今ではエディオンアリーナ大阪というもう1つの名称も持っているが、前述のようにオカダにとっては忘れられない場所だ。
それがどうだろう。
石井智宏を相手に、オカダはいつものように、そのルーティーンに近い動きで決め技レインメイカーまで持っていくはずだった。ところが、通常のドロップキック、コーナーへのドロップキックに加えて、オプションで背後からのドロップキック、天龍戦や内藤戦で見せた低空ドロップキックを3発、となんと1試合で6発もドロップキックを放った。
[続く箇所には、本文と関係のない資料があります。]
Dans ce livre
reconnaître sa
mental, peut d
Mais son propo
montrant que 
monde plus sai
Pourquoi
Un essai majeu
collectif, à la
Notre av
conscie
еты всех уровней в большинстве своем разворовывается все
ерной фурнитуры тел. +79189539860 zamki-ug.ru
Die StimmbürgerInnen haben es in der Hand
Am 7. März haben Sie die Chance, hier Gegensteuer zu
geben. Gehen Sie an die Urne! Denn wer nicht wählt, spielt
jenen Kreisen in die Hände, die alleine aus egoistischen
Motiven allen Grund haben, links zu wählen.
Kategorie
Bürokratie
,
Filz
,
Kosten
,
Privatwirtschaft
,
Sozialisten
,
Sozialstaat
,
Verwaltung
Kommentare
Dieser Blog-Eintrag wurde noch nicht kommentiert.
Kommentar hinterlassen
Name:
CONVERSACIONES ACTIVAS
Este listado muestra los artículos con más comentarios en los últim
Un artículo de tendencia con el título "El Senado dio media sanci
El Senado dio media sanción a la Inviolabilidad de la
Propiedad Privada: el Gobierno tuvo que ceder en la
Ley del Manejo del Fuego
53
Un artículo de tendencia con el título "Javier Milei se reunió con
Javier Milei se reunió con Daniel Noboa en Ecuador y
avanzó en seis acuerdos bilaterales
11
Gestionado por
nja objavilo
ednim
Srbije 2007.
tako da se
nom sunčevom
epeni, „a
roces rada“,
それなのに……石井にカウンター気味に浴びたドロップキックに珍しく動揺したのだろうか? それとも頭突きのダメージがオカダを狂わしたのか?
レインメイカーは、空を切った。
オカダが外道と決別する時が近いのかもしれない。
ゲーム機の中のファイターのように、黙々と機械的に感情を出さずに戦ってきたオカダだが、そこに感情が移入されたように見えた。日常生活に別の変化が起きたのかもしれないし、他の要因なのかもしれない。でも、そんな感情が精密機械のように規則正しかったオカダのルーティーンに明らかな「ズレ」を生じさせた。
セコンドの外道が「カモン。レインメイカー、カモーン!」とエプロンを強く叩いても、あのポール・ベアラーの妖気を帯びたツボのような効果はなく、オカダがジ・アンダーテイカーのようにスーッと起き上がることはなかった。
外道は売り出し中のオカダには参謀として確かに有効だった。だが、安定した王者の時代に入ると、外道には悪いが、今はプラスの要素が感じられない。もしかしたら、オカダが外道と決別するときが、近づいているのかもしれない。